Octobre 2015 : Marc Dorcel, maître du X français depuis la fin des années 1970, se lance dans le porno en réalité virtuelle. Un casque sur la tête, le consommateur peut désormais vivre l’acte masturbatoire en 3D à 360°. Des métamorphoses technologiques, la pornographie en a connu quelques-unes depuis les débuts du cinéma X. Du magnétoscope au DVD, en passant par Canal+ et le Minitel, l’offre s’est démultipliée. Infiltrant l’Internet dès ses origines, et prenant le virage du Web 2.0 au tournant 2005, avec les « Tubes » (pas Youtube mais tous ses dérivés, toutes ces chaînes du web type X, Porn, Hub, X-Hamster, etc.). Le X occupe des térabits du Net au point d’en occuper aujourd’hui un bon tiers.

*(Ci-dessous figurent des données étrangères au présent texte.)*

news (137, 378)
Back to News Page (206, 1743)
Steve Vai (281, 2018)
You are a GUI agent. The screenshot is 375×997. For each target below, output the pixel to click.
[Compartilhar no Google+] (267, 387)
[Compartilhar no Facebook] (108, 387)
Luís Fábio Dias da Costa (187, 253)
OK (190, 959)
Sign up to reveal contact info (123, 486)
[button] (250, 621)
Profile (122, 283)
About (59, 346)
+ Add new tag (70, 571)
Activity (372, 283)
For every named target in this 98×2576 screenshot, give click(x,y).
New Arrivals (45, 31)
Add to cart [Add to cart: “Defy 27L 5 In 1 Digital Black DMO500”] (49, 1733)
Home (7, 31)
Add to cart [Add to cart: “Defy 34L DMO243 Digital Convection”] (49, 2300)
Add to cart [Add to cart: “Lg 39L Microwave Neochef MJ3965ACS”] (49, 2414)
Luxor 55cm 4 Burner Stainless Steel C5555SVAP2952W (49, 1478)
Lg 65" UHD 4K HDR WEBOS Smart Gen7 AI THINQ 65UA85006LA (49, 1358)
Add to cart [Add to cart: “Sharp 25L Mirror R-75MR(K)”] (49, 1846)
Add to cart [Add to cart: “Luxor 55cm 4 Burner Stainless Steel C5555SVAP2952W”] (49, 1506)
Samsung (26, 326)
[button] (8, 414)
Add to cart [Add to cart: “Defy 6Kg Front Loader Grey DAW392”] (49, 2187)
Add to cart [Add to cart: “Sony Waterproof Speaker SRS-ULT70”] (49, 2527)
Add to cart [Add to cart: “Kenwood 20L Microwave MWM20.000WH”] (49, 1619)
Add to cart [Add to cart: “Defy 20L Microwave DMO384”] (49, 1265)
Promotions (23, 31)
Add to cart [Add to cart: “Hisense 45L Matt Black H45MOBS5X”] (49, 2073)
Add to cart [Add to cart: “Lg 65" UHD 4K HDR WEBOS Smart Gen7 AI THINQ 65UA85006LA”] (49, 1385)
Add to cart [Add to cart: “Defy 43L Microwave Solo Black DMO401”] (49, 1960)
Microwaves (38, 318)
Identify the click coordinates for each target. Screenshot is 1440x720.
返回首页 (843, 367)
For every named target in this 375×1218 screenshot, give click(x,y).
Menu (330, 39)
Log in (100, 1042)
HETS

Aussi imposantes soient-elles, ces mues ne semblent pas avoir changé la nature fondamentale du X : le cul est d’abord et principalement envisagé comme un sujet pour hommes hétéros –la dernière proposition de Dorcel est d’ailleurs sous-titrée « Devenez un réalisateur/un acteur de porno (hétéro) ». L’homme est son point de gravitation, le « héros » pointé du doigt par Maïa Mazaurette dans le magazine « GQ », où la journaliste explique pourquoi elle ne regarde plus de porno. Lequel héros triomphe dans l’acte d’éjaculation.

Le X online, ce sont 3 à 4 milliards de dollars annuels, selon Stephen des Aulnois du magazine des cultures pornographiques « Le Tag parfait ». Mais si l’essentiel du clic et du fric se joue effectivement sur les ramifications des Tubes mainstream, un porno alternatif s’est installé sur la Toile.

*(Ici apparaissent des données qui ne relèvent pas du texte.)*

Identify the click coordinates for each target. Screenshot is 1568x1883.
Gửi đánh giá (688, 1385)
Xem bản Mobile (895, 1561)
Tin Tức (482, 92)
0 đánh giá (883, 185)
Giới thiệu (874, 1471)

Les femmes en sont les premières bénéficiaires qui, quelle que soit leur orientation sexuelle, s’y voient enfin représentées dans leurs fantasmes, selon leurs points de vue. Réalisatrices ou « modèles », femmes d’affaires ou amateures, elles revendiquent via le porno des envies personnelles, des choix esthétiques, assument leur(s) sexualité(s). Après les soutifs aux orties de 1968, et la pilule contraceptive de 1975, la Toile serait-elle un vecteur propice à l’épanouissement des femmes ?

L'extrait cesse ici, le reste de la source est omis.